This invention relates to seat assemblies for motor vehicles, and more particularly to seat adjusters for vehicle seat assemblies.
Seat adjusters for vehicle seat assemblies include track mechanisms which support the vehicle seat at each side of the seat and provide for adjustment in the positioning of the seat. The track mechanisms include upper and lower tracks. The lower track is fixed to the floor of the vehicle and the upper track is supported on the lower track and adapted for manual movement, or to be motor driven, relative to the lower track to provide fore-and-aft adjustment in the position of the seat. In addition, many seat adjusters also provide up and down adjustment and independent tilting of the front and rear of the seat and tilting of the back to accommodate a wide variety of drivers.

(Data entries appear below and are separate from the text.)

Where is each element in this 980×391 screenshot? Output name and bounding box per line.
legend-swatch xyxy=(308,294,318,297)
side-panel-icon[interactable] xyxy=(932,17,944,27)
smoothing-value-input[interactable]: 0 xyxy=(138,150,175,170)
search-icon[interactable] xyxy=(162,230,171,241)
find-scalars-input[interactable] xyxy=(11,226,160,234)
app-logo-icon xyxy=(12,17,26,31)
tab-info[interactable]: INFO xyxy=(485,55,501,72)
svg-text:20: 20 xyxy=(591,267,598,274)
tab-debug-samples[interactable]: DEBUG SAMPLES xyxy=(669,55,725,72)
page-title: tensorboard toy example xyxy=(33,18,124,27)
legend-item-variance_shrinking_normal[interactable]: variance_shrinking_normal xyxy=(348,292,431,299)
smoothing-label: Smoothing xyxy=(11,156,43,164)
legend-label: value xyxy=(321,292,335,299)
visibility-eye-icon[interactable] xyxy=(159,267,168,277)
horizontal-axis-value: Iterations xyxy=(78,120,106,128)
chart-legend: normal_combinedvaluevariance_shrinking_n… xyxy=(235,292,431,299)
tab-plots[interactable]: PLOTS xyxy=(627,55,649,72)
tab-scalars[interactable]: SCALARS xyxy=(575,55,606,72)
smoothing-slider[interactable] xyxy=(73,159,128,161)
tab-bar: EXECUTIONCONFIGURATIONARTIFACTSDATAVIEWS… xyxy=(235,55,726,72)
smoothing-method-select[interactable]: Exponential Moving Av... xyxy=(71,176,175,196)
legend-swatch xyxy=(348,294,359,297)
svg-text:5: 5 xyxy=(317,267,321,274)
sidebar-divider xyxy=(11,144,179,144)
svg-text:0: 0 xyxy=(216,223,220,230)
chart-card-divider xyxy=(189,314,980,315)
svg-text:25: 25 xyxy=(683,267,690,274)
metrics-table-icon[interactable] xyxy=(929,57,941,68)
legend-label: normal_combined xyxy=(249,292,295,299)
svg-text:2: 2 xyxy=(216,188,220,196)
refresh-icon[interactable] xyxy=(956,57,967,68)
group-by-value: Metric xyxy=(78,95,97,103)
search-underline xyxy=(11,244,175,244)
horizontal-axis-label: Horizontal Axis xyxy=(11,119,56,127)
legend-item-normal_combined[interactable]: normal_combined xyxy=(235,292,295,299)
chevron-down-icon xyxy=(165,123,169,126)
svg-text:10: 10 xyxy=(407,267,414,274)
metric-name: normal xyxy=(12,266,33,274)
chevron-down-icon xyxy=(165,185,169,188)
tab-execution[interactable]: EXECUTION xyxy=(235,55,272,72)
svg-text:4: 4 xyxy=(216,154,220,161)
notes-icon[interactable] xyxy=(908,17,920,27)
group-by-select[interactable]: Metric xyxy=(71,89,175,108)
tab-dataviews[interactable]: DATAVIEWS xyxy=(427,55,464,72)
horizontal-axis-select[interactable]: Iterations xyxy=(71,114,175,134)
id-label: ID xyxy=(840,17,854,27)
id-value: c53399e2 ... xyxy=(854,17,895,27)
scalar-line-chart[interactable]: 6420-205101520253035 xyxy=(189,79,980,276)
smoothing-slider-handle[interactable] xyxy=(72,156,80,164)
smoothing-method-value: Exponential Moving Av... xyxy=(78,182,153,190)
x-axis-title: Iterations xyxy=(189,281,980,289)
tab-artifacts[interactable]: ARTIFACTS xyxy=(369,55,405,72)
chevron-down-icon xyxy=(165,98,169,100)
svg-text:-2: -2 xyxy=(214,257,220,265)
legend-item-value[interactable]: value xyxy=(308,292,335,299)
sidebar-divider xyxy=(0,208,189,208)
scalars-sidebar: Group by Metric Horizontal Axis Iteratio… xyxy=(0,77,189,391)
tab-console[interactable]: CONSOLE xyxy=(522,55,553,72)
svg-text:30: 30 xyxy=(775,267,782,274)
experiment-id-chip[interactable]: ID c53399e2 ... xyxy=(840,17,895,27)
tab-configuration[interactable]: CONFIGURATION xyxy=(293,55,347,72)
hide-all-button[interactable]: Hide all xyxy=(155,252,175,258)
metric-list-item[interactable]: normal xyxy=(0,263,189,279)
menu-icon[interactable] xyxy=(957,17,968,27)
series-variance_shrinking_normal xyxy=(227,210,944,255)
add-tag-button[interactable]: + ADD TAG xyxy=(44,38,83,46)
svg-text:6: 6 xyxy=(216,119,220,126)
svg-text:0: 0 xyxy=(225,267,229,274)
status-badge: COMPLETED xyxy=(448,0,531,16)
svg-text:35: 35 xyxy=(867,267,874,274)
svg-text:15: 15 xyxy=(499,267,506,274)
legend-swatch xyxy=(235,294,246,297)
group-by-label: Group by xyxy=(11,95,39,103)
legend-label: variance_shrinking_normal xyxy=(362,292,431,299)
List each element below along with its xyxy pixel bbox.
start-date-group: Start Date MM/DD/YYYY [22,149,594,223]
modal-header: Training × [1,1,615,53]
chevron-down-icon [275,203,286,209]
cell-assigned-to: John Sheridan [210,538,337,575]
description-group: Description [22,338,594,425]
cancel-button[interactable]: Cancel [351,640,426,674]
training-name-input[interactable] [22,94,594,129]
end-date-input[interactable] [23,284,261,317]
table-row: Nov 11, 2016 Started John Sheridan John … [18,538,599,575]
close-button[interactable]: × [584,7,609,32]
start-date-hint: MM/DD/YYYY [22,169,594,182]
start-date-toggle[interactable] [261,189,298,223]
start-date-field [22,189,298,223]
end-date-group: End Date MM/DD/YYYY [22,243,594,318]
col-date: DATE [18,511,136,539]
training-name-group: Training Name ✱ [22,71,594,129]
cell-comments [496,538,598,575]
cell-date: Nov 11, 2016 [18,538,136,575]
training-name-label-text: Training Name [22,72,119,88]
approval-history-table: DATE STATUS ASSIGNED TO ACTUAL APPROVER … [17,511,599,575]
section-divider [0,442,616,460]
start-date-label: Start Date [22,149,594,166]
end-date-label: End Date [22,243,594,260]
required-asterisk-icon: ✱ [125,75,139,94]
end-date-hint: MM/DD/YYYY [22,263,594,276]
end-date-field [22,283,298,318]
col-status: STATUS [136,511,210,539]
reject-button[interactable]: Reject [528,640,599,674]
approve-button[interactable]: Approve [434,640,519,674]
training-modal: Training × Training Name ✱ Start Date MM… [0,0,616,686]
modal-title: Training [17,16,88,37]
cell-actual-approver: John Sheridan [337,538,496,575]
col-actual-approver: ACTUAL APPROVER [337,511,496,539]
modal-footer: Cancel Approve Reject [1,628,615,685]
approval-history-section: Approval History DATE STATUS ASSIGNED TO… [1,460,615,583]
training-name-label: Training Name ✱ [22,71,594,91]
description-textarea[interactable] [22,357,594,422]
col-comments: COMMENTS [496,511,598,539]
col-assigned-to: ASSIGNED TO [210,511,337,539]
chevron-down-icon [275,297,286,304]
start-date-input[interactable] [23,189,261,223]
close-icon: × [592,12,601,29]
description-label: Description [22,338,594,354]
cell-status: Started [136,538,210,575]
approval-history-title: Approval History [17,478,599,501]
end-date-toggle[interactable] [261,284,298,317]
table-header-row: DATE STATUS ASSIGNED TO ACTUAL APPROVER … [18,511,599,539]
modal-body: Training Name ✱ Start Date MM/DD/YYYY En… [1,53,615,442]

To facilitate horizontal movement and provide smooth adjustment, bearing assemblies including roller bearings have been proposed for the track mechanisms of seat adjusters. The roller bearings provide a smooth, precise guide between the moving upper track and the fixed lower track. However, under load, the tracks tend to bow at their centers so that there is less roller to track contact at the center of the rollers, decreasing lubricant effectiveness and resulting in accelerated wearing of the tracks, particularly at the edges of the rollers. This is particularly true when the sliding interface includes steel roller bearings and the tracks are made of a light weight material such as aluminum. In recent years, tracks made of lightweight metal, such aluminum, have been introduced. The use of aluminum provides significant weight savings which can be about 10% less than a conventional steel track system.

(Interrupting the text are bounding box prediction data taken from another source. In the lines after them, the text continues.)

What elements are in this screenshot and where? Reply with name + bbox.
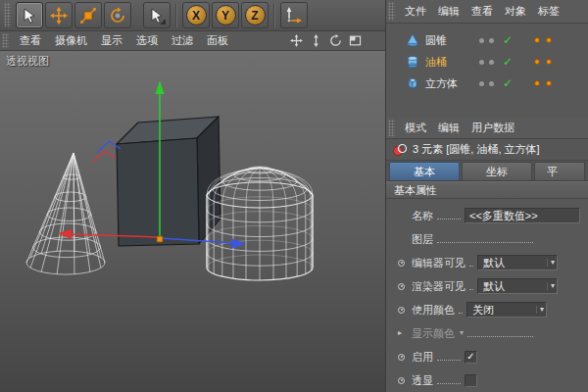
- attribute-tabs: 基本 坐标 平: [386, 161, 588, 181]
- editor-visibility-label: 编辑器可见: [412, 256, 466, 270]
- 3d-scene[interactable]: [0, 51, 385, 392]
- object-row-cone[interactable]: 圆锥 ✓: [386, 29, 588, 51]
- x-axis-lock-button[interactable]: X: [182, 2, 210, 28]
- toggle-view-icon[interactable]: [349, 34, 362, 47]
- dotted-leader: [437, 212, 461, 220]
- select-arrow-icon: [21, 7, 38, 24]
- render-visibility-dot[interactable]: [489, 81, 494, 86]
- tag-dot[interactable]: [534, 80, 540, 86]
- expander-icon[interactable]: ▸: [398, 329, 402, 337]
- keyframe-circle-icon[interactable]: [398, 307, 405, 314]
- field-row-display-color: ▸ 显示颜色 ▾: [386, 321, 588, 345]
- coordinate-system-button[interactable]: [280, 2, 308, 28]
- keyframe-circle-icon[interactable]: [398, 283, 405, 290]
- enabled-checkbox[interactable]: ✓: [465, 351, 477, 364]
- right-panel: 文件 编辑 查看 对象 标签 圆锥 ✓: [385, 0, 588, 392]
- toolbar-grip[interactable]: [4, 3, 11, 27]
- tag-dot[interactable]: [534, 59, 540, 65]
- object-manager-grip[interactable]: [388, 2, 395, 20]
- cube-icon: [406, 76, 419, 90]
- z-axis-lock-button[interactable]: Z: [241, 2, 269, 28]
- xray-checkbox[interactable]: [465, 374, 477, 387]
- tag-area: [528, 59, 552, 65]
- scale-icon: [79, 7, 97, 24]
- tab-basic[interactable]: 基本: [389, 162, 460, 180]
- viewport-menu-panel[interactable]: 面板: [200, 33, 235, 48]
- viewport-nav-icons: [290, 34, 385, 47]
- om-menu-object[interactable]: 对象: [499, 4, 532, 19]
- object-name[interactable]: 油桶: [425, 55, 474, 70]
- keyframe-circle-icon[interactable]: [398, 354, 405, 361]
- viewport-menu-filter[interactable]: 过滤: [165, 33, 200, 48]
- dotted-leader: [437, 235, 533, 243]
- object-row-tank[interactable]: 油桶 ✓: [386, 51, 588, 73]
- enabled-check-icon[interactable]: ✓: [503, 34, 513, 46]
- tag-dot[interactable]: [546, 80, 552, 86]
- dropdown-value: 关闭: [472, 303, 494, 318]
- layer-label: 图层: [412, 232, 433, 247]
- tab-phong[interactable]: 平: [534, 162, 585, 180]
- dotted-leader: [467, 329, 533, 337]
- use-color-dropdown[interactable]: 关闭 ▾: [466, 302, 547, 318]
- om-menu-tags[interactable]: 标签: [532, 4, 565, 19]
- main-toolbar: X Y Z: [0, 0, 385, 31]
- zoom-view-icon[interactable]: [310, 34, 322, 47]
- move-icon: [50, 7, 68, 24]
- viewport-menu-view[interactable]: 查看: [13, 33, 48, 48]
- editor-visibility-dot[interactable]: [479, 60, 484, 65]
- om-menu-file[interactable]: 文件: [399, 4, 432, 19]
- viewport-menu-options[interactable]: 选项: [129, 33, 165, 48]
- viewport-menubar-grip[interactable]: [2, 33, 9, 48]
- object-manager-menubar: 文件 编辑 查看 对象 标签: [386, 0, 588, 24]
- render-visibility-dropdown[interactable]: 默认 ▾: [477, 278, 558, 294]
- move-tool-button[interactable]: [45, 2, 73, 28]
- keyframe-circle-icon[interactable]: [398, 260, 405, 267]
- am-menu-edit[interactable]: 编辑: [432, 121, 466, 135]
- name-input[interactable]: <<多重数值>>: [465, 208, 580, 223]
- viewport-menu-display[interactable]: 显示: [94, 33, 129, 48]
- render-visibility-dot[interactable]: [489, 38, 494, 43]
- viewport-menu-camera[interactable]: 摄像机: [48, 33, 94, 48]
- c4d-application-window: X Y Z 查看 摄像机: [0, 0, 588, 392]
- attribute-manager-grip[interactable]: [388, 120, 395, 136]
- enabled-check-icon[interactable]: ✓: [503, 56, 513, 68]
- om-menu-view[interactable]: 查看: [466, 4, 499, 19]
- keyframe-circle-icon[interactable]: [398, 377, 405, 384]
- object-name[interactable]: 圆锥: [425, 33, 474, 48]
- rotate-view-icon[interactable]: [329, 34, 342, 47]
- editor-visibility-dot[interactable]: [479, 38, 484, 43]
- enabled-check-icon[interactable]: ✓: [503, 77, 513, 89]
- tab-coordinates[interactable]: 坐标: [462, 162, 532, 180]
- render-visibility-dot[interactable]: [489, 60, 494, 65]
- dotted-leader: [469, 282, 473, 290]
- am-menu-userdata[interactable]: 用户数据: [466, 121, 520, 135]
- rotate-tool-button[interactable]: [104, 2, 131, 28]
- scale-tool-button[interactable]: [74, 2, 102, 28]
- basic-properties-section[interactable]: 基本属性: [386, 181, 588, 199]
- field-row-xray: 透显: [386, 368, 588, 392]
- object-name[interactable]: 立方体: [425, 76, 474, 91]
- tag-dot[interactable]: [546, 59, 552, 65]
- attribute-form: 名称 <<多重数值>> 图层 编辑器可见 默认 ▾: [386, 199, 588, 392]
- dropdown-value: 默认: [483, 279, 505, 294]
- display-color-label: 显示颜色: [412, 326, 455, 341]
- om-menu-edit[interactable]: 编辑: [432, 4, 466, 19]
- live-selection-button[interactable]: [143, 2, 171, 28]
- object-row-cube[interactable]: 立方体 ✓: [386, 73, 588, 94]
- x-axis-letter: X: [186, 5, 207, 25]
- tag-dot[interactable]: [534, 37, 540, 43]
- select-tool-button[interactable]: [16, 2, 43, 28]
- field-row-render-visibility: 渲染器可见 默认 ▾: [386, 274, 588, 298]
- pan-view-icon[interactable]: [290, 34, 303, 47]
- selection-info-bar: 3 元素 [圆锥, 油桶, 立方体]: [386, 139, 588, 161]
- viewport-label[interactable]: 透视视图: [6, 54, 49, 69]
- viewport-3d[interactable]: 透视视图: [0, 51, 385, 392]
- editor-visibility-dropdown[interactable]: 默认 ▾: [477, 255, 558, 270]
- rotate-icon: [109, 7, 126, 24]
- tag-dot[interactable]: [546, 37, 552, 43]
- editor-visibility-dot[interactable]: [479, 81, 484, 86]
- live-selection-arrow-icon: [148, 7, 166, 24]
- chevron-down-icon[interactable]: ▾: [460, 329, 464, 337]
- am-menu-mode[interactable]: 模式: [399, 121, 432, 135]
- y-axis-lock-button[interactable]: Y: [212, 2, 239, 28]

Another consideration is that in most seating adjusters presently available, the mating moving parts are lubricated with grease. The use of grease on mating parts can result in the transfer of grease to occupants of the passenger compartment of the vehicle if a pant cuff or coat hem should inadvertently contact a greased surface. Various types of dry lubricants are known such as polytetrafluoroethylene, molybdenum disulfide, graphite, and the like. Although polytetrafluoroethylene has a low coefficient of friction, its use is limited to load conditions that are substantially lower than those experienced in the operation of seat track mechanisms. Molybdenum disulfide is suitable for use under high load conditions, but the high hardness binder in the coating promotes roller squeaking due to the roller sliding over the hard dry lubricant surface, resulting in undesirable noise. Moreover, it has been found that in a mixture of polytetrafluoroethylene and molybdenum disulfide, there is a weakening of the binder of the molybdenum disulfide which promotes build up of dry lubricant flakes that prevent proper travel of the steel rollers in the tracks.
In most power seat adjusters, horizontal, vertical and recliner adjustment is provided by screw drive mechanisms which include a drive screw and a drive nut. The drive nuts of horizontal, vertical and recliner screw drive mechanisms of currently available seat adjusters are formed from metal tubes. Although the drive nuts may include a threaded plastic insert for receiving the associated drive screw to eliminate the metal-to-metal connection between the drive screw and the drive nut, known screw drive mechanisms provide metal-to-metal connections between the vertical drive nut and the coupling mechanism that connects the drive nut to the seat support and between the recliner drive nut and the seat back frame. This metal-to-metal connection results in noise, higher friction and reduced efficiency caused by relative movement between these parts during adjustment in the vertical positioning of the seat or in adjustment of the inclination of the seat back.
In power seat adjusters, adjustment of the horizontal positioning of the vehicle seat assembly is provided using a direct drive for one track mechanism, such as the outboard track, and a slave drive for the inboard track. The drive screw of the horizontal drive mechanism of the outboard track is connected through a transmission unit directly to the motor and the drive screw mechanism of the inboard track is connected to the drive motor through a transmission unit and a flexible shaft. In known power seat adjusters, travel limit stops are provided both on the master drive screw drive mechanism and on the slave screw drive mechanism. Due to manufacturing tolerances, if the slave drive mechanism reaches its end of travel stop before the master drive mechanism reaches its end of travel stop, the drive motor can continue to drive the master drive mechanism because the flexible shaft that connects the slave drive mechanism to the motor can twist, resulting in over travel in the outboard track section after the inboard track section has reached its end of travel stop, a condition referred to as horizontal matchboxing. A further consideration is that because there is high energy running into a stop, the screw drive mechanisms jam when they reach their two extreme stop positions and the drive screw mechanisms lock up. Consequently, a greater force is required to overcome frictional forces to reverse the movement drive screws in moving the drive screw away from its extreme stop positions.